The story that follows is one that is grievously growing in familiarity in the American society. A story of what was once a cheerful, conventional family that was haltingly corroded away by tension and divorce. While this fissure was a great source of turbulence and pain, it was only the beginning of my struggles. Driven by disease, emotional stress and addiction, my father had become a ghost of his former self. The devils of his past had come back to plague him and I could only watch as he rotted and mutated into a creature I could not recognize. Simply being around him was dangerous. Therefore, having thus convinced myself that this was the only way, I made the decision to speak out in defense of the father I knew was locked somewhere deep within that monster. A day later, I experienced one of what I have to come to believe to be the most agonizing of pains: disownment.
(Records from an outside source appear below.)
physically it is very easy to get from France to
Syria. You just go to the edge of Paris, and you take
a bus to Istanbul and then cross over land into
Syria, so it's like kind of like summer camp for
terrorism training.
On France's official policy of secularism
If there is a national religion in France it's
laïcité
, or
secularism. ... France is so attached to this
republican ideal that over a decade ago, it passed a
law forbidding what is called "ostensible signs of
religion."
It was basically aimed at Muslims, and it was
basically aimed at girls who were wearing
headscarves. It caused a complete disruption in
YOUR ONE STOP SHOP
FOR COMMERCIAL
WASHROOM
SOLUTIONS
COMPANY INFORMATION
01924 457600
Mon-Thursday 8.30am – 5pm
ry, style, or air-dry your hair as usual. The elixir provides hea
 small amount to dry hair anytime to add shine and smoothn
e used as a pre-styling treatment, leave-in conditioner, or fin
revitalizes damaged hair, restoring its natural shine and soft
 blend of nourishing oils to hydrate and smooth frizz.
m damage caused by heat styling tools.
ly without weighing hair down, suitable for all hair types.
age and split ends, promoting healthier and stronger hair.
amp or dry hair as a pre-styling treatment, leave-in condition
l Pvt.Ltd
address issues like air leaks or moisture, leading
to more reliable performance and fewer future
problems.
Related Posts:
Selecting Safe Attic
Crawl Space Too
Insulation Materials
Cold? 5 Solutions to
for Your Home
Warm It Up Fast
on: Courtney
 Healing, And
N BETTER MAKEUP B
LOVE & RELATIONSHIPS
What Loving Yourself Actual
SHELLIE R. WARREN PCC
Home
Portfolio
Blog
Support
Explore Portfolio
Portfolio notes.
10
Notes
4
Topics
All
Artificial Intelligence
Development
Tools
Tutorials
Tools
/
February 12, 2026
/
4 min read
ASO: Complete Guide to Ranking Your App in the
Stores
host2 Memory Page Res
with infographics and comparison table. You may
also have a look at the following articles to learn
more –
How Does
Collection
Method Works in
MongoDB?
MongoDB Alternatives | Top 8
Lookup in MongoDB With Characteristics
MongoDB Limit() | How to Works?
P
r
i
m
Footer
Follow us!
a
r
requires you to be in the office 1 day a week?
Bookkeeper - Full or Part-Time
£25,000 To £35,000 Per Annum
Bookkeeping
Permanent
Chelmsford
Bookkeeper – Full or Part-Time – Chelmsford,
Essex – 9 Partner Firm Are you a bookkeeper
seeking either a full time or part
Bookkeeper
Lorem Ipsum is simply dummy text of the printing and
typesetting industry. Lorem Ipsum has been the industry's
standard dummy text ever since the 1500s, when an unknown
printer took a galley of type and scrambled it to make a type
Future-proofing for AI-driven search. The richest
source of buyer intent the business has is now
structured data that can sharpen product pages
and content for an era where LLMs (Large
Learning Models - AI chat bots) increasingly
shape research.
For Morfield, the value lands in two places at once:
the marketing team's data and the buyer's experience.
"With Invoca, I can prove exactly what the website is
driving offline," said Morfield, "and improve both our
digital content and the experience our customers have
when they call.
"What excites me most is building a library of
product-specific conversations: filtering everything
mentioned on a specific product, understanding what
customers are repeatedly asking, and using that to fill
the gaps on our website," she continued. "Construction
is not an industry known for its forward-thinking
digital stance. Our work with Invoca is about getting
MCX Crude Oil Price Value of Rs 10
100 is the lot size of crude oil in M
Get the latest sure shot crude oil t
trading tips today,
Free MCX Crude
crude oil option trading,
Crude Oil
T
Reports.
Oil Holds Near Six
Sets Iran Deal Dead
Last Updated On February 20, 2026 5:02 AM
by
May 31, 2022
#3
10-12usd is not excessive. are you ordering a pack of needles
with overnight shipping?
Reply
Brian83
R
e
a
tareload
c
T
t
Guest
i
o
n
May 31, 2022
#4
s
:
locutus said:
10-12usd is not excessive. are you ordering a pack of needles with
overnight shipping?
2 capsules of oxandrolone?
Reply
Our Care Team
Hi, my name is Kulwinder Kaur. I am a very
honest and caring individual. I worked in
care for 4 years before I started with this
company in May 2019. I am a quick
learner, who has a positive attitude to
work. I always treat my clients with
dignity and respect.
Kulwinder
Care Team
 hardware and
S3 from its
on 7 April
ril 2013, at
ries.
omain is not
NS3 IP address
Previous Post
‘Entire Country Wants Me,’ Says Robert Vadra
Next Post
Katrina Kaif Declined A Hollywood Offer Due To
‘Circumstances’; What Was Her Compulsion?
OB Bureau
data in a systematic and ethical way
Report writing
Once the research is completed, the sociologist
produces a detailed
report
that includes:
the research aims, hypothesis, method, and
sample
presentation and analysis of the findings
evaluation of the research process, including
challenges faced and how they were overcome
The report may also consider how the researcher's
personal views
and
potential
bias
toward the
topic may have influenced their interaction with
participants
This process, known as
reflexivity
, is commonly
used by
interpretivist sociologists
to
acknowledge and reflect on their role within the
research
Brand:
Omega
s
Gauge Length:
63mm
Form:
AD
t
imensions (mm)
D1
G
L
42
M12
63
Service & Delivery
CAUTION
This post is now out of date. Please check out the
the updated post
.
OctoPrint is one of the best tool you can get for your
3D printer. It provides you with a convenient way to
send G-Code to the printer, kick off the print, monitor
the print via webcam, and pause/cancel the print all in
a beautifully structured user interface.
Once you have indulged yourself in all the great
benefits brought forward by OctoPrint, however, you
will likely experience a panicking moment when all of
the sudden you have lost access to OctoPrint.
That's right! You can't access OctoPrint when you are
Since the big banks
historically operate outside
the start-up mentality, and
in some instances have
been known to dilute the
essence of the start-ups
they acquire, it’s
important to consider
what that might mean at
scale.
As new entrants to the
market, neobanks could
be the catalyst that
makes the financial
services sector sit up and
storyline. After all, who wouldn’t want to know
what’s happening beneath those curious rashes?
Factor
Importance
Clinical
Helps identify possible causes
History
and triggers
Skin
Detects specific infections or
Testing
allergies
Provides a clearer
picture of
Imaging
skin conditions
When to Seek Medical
My heart was ravaged. The agony of betrayal and the insecurity of then questioning the solidarity of my relationships was terrifying. I was tormented by the idea that the decision I had made was a foolish one. And yet, as time slipped by, I began to think. With each passing day, I came to realize that while I was locked in a perpetual battle with my own personal demons, so too were others. In having seen the painstaking disintegration of my father, I began to recognize the manifestations of pain in everyone I came into contact with. Yet I did not only see pain; I started to truly witness the most pure of joys. Finally, I understood. It was only through the replete experience of my suffering that I saw who, in the tendentious and oftentimes blank eyes of the world, Stratton was. What my mother had always said was true: things only did get better after they had gotten worse. It was solely through this time of watching the father I had known die, in a sense, that I was given the understanding that I needed to appreciate true joy– for it is only through the apperception of others, through pain, that we truly learn to understand ourselves and the value of the fleeting life which we all have been granted. This I believe.